In her lead presentation at the conference, “The Tenth Century: Orthodox Constructions of the West in the Golden Age of Byzantium”, she set out to explain not so much why the schism occurred, but why it occurred when it did in the latter half of the 11th century. Specifically, she sought to answer this question in such a way as to avoid a deterministic view of history which treats critical events in retrospect as if they were somehow inevitable. What made the timing of the schism so difficult to explain, in her view, was that it followed on a long period of generally good relations between East and West. The 9th century dust-up between Rome on one hand, and Constantinople in the person of Photius on the other was widely seen in retrospect in the 10th century as an aberration.

Nevertheless, Dr. Kolbaba noted that this earlier dispute had not occurred in a vacuum.

All the factors that were later offered up to justify the schism (the papal claims, the filioque, as well as liturgical and disciplinary differences) were of long standing and were known in the 10th century, though they were not yet seen at the time as obstacles to communion. Both East and West had gone through a period of missionary expansion early in the 10th century with their evangelization efforts overlapping notably in Moravia and Bulgaria. Differences in ritual practice had been noted in these shared missionary areas, but without the “other side” necessarily being seen as “wrong” as a result. Differing liturgical practices had also been a minor factor in the political and ecclesial rivalry between the Lombard duchies and the Byzantine empire in Southern Italy, though not one that had attracted much notice in Constantinople prior to the 11th century.

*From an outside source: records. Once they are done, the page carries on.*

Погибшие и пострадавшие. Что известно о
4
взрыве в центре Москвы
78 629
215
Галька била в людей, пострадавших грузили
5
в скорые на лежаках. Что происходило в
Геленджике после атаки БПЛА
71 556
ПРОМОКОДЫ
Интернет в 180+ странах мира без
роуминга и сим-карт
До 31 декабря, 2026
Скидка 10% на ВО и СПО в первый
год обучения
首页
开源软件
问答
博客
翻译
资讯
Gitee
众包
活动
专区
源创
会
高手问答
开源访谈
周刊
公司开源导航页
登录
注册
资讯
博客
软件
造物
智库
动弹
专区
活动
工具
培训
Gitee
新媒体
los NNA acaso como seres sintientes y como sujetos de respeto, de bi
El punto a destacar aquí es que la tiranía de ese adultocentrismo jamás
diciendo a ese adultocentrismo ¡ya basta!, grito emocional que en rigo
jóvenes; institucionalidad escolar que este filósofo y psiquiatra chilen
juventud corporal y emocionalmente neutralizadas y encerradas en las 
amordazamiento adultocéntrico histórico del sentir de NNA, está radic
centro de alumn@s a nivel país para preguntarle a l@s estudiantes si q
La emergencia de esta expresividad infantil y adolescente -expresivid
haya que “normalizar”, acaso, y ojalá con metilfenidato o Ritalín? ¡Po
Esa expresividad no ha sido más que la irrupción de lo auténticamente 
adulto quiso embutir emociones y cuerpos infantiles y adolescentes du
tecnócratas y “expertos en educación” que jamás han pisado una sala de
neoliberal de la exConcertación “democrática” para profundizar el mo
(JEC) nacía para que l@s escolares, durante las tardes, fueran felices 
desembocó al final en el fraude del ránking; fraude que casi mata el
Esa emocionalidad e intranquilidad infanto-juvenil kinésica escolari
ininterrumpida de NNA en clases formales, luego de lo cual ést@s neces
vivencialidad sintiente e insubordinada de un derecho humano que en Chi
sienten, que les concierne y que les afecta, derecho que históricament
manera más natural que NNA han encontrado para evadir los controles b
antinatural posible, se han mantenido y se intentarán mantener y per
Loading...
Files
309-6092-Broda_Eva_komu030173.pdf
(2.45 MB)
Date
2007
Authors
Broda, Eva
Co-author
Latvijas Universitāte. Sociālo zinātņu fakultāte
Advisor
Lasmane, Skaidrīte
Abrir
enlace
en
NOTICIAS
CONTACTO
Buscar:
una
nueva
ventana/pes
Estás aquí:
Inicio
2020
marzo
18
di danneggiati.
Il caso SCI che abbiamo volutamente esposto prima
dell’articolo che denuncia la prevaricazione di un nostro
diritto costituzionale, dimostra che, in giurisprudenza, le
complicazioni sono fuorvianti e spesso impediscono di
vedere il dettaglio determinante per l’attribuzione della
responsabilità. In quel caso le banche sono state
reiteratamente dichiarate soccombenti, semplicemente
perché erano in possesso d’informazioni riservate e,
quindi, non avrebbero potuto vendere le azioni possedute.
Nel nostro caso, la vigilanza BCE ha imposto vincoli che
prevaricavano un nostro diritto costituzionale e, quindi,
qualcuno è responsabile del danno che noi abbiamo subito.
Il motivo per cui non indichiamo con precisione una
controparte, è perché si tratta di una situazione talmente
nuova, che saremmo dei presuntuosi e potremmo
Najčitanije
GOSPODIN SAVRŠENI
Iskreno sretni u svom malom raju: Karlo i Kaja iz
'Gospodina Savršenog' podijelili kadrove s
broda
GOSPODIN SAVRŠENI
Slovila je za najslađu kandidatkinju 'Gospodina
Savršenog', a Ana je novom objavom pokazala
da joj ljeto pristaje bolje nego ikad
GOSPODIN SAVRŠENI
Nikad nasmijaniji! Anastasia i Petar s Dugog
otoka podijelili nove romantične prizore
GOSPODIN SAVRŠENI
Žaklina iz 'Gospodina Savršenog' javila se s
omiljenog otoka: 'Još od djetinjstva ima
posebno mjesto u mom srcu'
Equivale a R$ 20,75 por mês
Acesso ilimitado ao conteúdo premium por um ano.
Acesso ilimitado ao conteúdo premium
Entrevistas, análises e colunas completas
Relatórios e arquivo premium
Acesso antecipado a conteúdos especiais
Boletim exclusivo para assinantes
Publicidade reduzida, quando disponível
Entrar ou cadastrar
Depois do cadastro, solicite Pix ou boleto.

In essence, Rome was still viewed positively in the 10th century for its earlier role in resisting iconoclasm, and the West was correspondingly not then perceived as a source of heresy. Despite the 9th century controversy over the filioque, Dr. Kolbaba noted that a comprehensive review of extant documents has yielded not a single Greek treatise against the interpolation that can be traced unambiguously to the 10th century, a lacuna all the more remarkable as one would in later times be expected (she observed half jokingly) to write at least two before being taken seriously as an Orthodox theologian.  Furthermore, works condemning typically Western liturgical practices which would characterize Orthodox polemics in later centuries had yet to be written. So what changed in the 11th century?

Some early developments in the West were to have a latent impact on relations and on the way in which it would be perceived in the East. Dr. Kolbaba noted, for example, to the differing way in which Rome and the Frankish court were to receive the decisions of the 7th ecumenical council (albeit the Frankish reaction being based on a seriously flawed translation of the canons). The Gregorian reforms in the 11th century were to  usher in a harder Western line on clerical celibacy and independence from secular authorities, as well as on the Papal claims; but Dr. Kolbaba argued that it was the East rather than the West that was ultimately to pick fault with the other, and that it was in the East that we should look for the key developments that would leading to a change in attitude that in turn would make the schism possible. Specifically and perhaps surprisingly she pointed to the substantial improvement in the Byzantine military situation along the empire’s eastern and southeastern frontier in the late 10th and early 11th centuries as the key underlying game changer.

Territorial contraction in earlier centuries and the struggle against iconoclasm had resulted in a more homogenous Greek-speaking and liturgically Byzantine empire. These features were to become, for courtly and religious elites based in Constantinople, the empire’s defining attributes any weakening of which could be seen as posing an existential threat to its survival. The later reestablishment of Byzantine control in Armenia and northern Syria, however, was to significantly alter the political and cultural balance of power in the empire in ways that would prove threatening to these self-described “Guardians of Orthodoxy.”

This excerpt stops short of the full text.